Skip links

blubberland 2

Pub: Sydney Morning Herald

Pubdate: 16-Jul-2011

Edition: First

Section: News Review


Page: 22

Wordcount: 1798

We’re all lost in the supermarket


Work is more than a four-letter word and leisure may be a dirtier one.

One of the scariest things you can do – far scarier than base-diving or splatter flicks – is head to your local Westfield on a fine mid-week morning. Retail slump or no retail slump, the mall is permanently packed. Queues in, queues out for more and more and more food and games and stuff.

The mall is the built form of that defining 20th-century ideal, universal leisure. Of course, leisure always existed, although how much and for how many remains controversial, but the tantalising concept of leisure as perpetual and general is a strictly 20th-century meme.

Outside politics, where “jobs jobs jobs” is the constant theme, an alien listening in to Earth would quickly conclude that work was a very bad thing indeed. It’s as though we think we’re creatures designed for sloth, as though our main life-task were to keep work at bay. But can that be right? Is it? Are we?

In women’s magazines and talkback radio, Twitter and Facebook, we bang on about our stress levels and the pathologies of overwork, as though taking work home or wi-fiing on trains were early symptoms of some dread disease – madam, I fear you may be a workaholic! – that, if not treated, could engulf your entire existence.

The very phrase “work-life balance” implies life and work are polar opposites rather than allies. And although statistics show our leisure time steadily increasing, they also show that more than a fifth of us believe we’re overemployed and should relax more. Don’t live to work, goes the motto of Gen Y; work to live.

You’d be forgiven for thinking work – not leisure – had caused the cancer, diabetes and obesity engulfing affluent society.
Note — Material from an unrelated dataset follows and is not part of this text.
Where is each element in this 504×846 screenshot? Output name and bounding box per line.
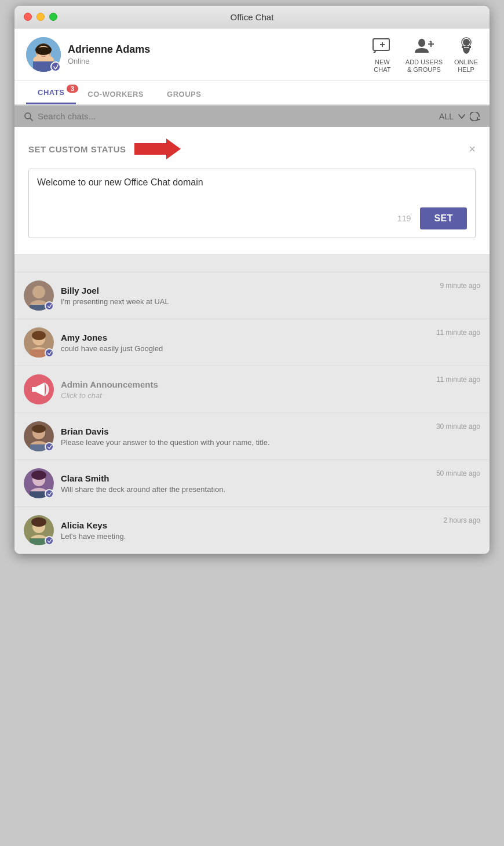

This polarised view has shaped our cities, separating work from leisure physically as well as temporally. Seen in hunter-gatherer terms, the tall, noble city centre was for hunting; we called this male stuff work. The suburbs were for gathering and we called this female stuff leisure.
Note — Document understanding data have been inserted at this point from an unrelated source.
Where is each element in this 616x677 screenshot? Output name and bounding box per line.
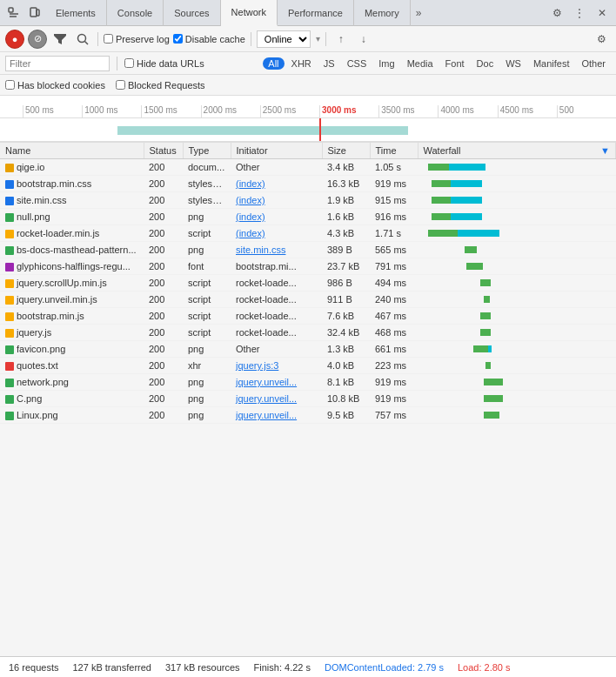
more-icon[interactable]: ⋮ — [569, 3, 590, 23]
filter-tag-js[interactable]: JS — [318, 57, 340, 70]
filter-icon[interactable] — [50, 30, 70, 49]
search-icon[interactable] — [73, 30, 92, 49]
scrollable-area[interactable]: 500 ms 1000 ms 1500 ms 2000 ms 2500 ms 3… — [0, 96, 616, 656]
blocked-requests-checkbox[interactable] — [116, 80, 125, 90]
disable-cache-checkbox[interactable] — [173, 34, 183, 44]
preserve-log-label[interactable]: Preserve log — [104, 34, 170, 44]
devtools-device-icon[interactable] — [24, 3, 45, 23]
table-row[interactable]: C.png 200 png jquery.unveil... 10.8 kB 9… — [0, 391, 616, 407]
hide-data-urls-label[interactable]: Hide data URLs — [124, 58, 204, 69]
toolbar-settings-icon[interactable]: ⚙ — [592, 30, 611, 49]
initiator-link[interactable]: (index) — [236, 178, 265, 189]
table-row[interactable]: null.png 200 png (index) 1.6 kB 916 ms — [0, 209, 616, 225]
blocked-cookies-text: Has blocked cookies — [17, 80, 105, 90]
filter-tag-doc[interactable]: Doc — [472, 57, 499, 70]
cell-status: 200 — [144, 275, 183, 292]
table-row[interactable]: bs-docs-masthead-pattern... 200 png site… — [0, 242, 616, 258]
cell-waterfall — [418, 358, 616, 374]
initiator-link[interactable]: jquery.unveil... — [236, 410, 297, 420]
close-icon[interactable]: ✕ — [592, 3, 613, 23]
waterfall-bar-main — [484, 395, 503, 402]
filter-tag-css[interactable]: CSS — [342, 57, 372, 70]
header-status[interactable]: Status — [144, 143, 183, 159]
table-row[interactable]: Linux.png 200 png jquery.unveil... 9.5 k… — [0, 407, 616, 424]
initiator-link[interactable]: (index) — [236, 211, 265, 222]
cell-status: 200 — [144, 176, 183, 192]
header-type[interactable]: Type — [183, 143, 231, 159]
initiator-link[interactable]: site.min.css — [236, 245, 285, 255]
tab-memory[interactable]: Memory — [354, 0, 411, 26]
table-row[interactable]: glyphicons-halflings-regu... 200 font bo… — [0, 258, 616, 275]
blocked-requests-label[interactable]: Blocked Requests — [116, 80, 205, 90]
filter-tag-font[interactable]: Font — [440, 57, 470, 70]
blocked-cookies-checkbox[interactable] — [5, 80, 15, 90]
table-row[interactable]: jquery.scrollUp.min.js 200 script rocket… — [0, 275, 616, 292]
cell-initiator: bootstrap.mi... — [231, 258, 322, 275]
initiator-link[interactable]: jquery.unveil... — [236, 393, 297, 404]
table-row[interactable]: qige.io 200 docum... Other 3.4 kB 1.05 s — [0, 159, 616, 176]
tab-network[interactable]: Network — [221, 0, 278, 26]
record-button[interactable]: ● — [5, 30, 24, 49]
table-row[interactable]: quotes.txt 200 xhr jquery.js:3 4.0 kB 22… — [0, 358, 616, 374]
ruler-tick-4000: 4000 ms — [438, 105, 497, 117]
cell-type: script — [183, 275, 231, 292]
initiator-link[interactable]: (index) — [236, 195, 265, 205]
initiator-link[interactable]: jquery.js:3 — [236, 360, 278, 371]
filter-tag-xhr[interactable]: XHR — [286, 57, 317, 70]
tab-bar-left: Elements Console Sources Network Perform… — [0, 0, 426, 26]
header-size[interactable]: Size — [322, 143, 370, 159]
cell-waterfall — [418, 159, 616, 176]
stop-button[interactable]: ⊘ — [28, 30, 47, 49]
cell-time: 757 ms — [370, 407, 418, 424]
timeline-ruler: 500 ms 1000 ms 1500 ms 2000 ms 2500 ms 3… — [0, 96, 616, 118]
svg-point-5 — [78, 34, 86, 42]
initiator-link[interactable]: (index) — [236, 228, 265, 238]
tab-console[interactable]: Console — [107, 0, 164, 26]
header-initiator[interactable]: Initiator — [231, 143, 322, 159]
table-row[interactable]: jquery.js 200 script rocket-loade... 32.… — [0, 325, 616, 341]
header-time[interactable]: Time — [370, 143, 418, 159]
hide-data-urls-checkbox[interactable] — [124, 58, 134, 68]
cell-name: jquery.js — [0, 325, 144, 341]
filter-tag-ws[interactable]: WS — [500, 57, 526, 70]
table-row[interactable]: site.min.css 200 stylesh... (index) 1.9 … — [0, 192, 616, 209]
table-row[interactable]: bootstrap.min.css 200 stylesh... (index)… — [0, 176, 616, 192]
cell-time: 223 ms — [370, 358, 418, 374]
cell-time: 791 ms — [370, 258, 418, 275]
cell-size: 1.9 kB — [322, 192, 370, 209]
cell-status: 200 — [144, 325, 183, 341]
network-table: Name Status Type Initiator Size Time Wat… — [0, 143, 616, 424]
preserve-log-checkbox[interactable] — [104, 34, 113, 44]
table-row[interactable]: rocket-loader.min.js 200 script (index) … — [0, 225, 616, 242]
tab-performance[interactable]: Performance — [278, 0, 354, 26]
table-row[interactable]: favicon.png 200 png Other 1.3 kB 661 ms — [0, 341, 616, 358]
table-row[interactable]: jquery.unveil.min.js 200 script rocket-l… — [0, 292, 616, 308]
filter-input[interactable] — [5, 56, 110, 71]
cell-name: jquery.scrollUp.min.js — [0, 275, 144, 292]
filter-tag-media[interactable]: Media — [402, 57, 439, 70]
settings-icon[interactable]: ⚙ — [546, 3, 567, 23]
filter-tag-manifest[interactable]: Manifest — [528, 57, 575, 70]
table-row[interactable]: bootstrap.min.js 200 script rocket-loade… — [0, 308, 616, 325]
cell-size: 16.3 kB — [322, 176, 370, 192]
tab-sources[interactable]: Sources — [164, 0, 220, 26]
import-icon[interactable]: ↑ — [331, 30, 351, 49]
header-waterfall[interactable]: Waterfall ▼ — [418, 143, 616, 159]
disable-cache-label[interactable]: Disable cache — [173, 34, 245, 44]
blocked-cookies-label[interactable]: Has blocked cookies — [5, 80, 105, 90]
tab-elements[interactable]: Elements — [45, 0, 107, 26]
network-throttle-select[interactable]: Online — [257, 30, 311, 48]
export-icon[interactable]: ↓ — [354, 30, 373, 49]
tab-more[interactable]: » — [411, 7, 427, 19]
svg-rect-0 — [9, 8, 13, 12]
devtools-inspect-icon[interactable] — [3, 3, 24, 23]
filter-tag-other[interactable]: Other — [576, 57, 611, 70]
table-row[interactable]: network.png 200 png jquery.unveil... 8.1… — [0, 374, 616, 391]
filter-tag-img[interactable]: Img — [373, 57, 399, 70]
waterfall-bar-main — [432, 180, 451, 187]
header-name[interactable]: Name — [0, 143, 144, 159]
ruler-tick-2500: 2500 ms — [260, 105, 319, 117]
initiator-link[interactable]: jquery.unveil... — [236, 377, 297, 387]
filter-tag-all[interactable]: All — [263, 57, 284, 70]
cell-time: 467 ms — [370, 308, 418, 325]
So it may be no surprise that our disdain for work and reverence for leisure burgeoned with feminism. But we’ve known for 40 years that urban segregation is a mistake. That cities are healthier and more creative when, as in the traditional city, uses are more mixed; that loosening zoning regulations to allow shop-houses, home-offices, residential-commercial towers and other integrated formats enhances safety, amenity, air quality, cultural production and public health.

Could it be that the same goes for lifestyle? That mixing up work and leisure is actually healthier and more “natural”? The leisure paradox – that we work for wealth we are too busy working to enjoy – sometimes seem central to contemporary life. But is it a false paradox? Might even the distinction be false?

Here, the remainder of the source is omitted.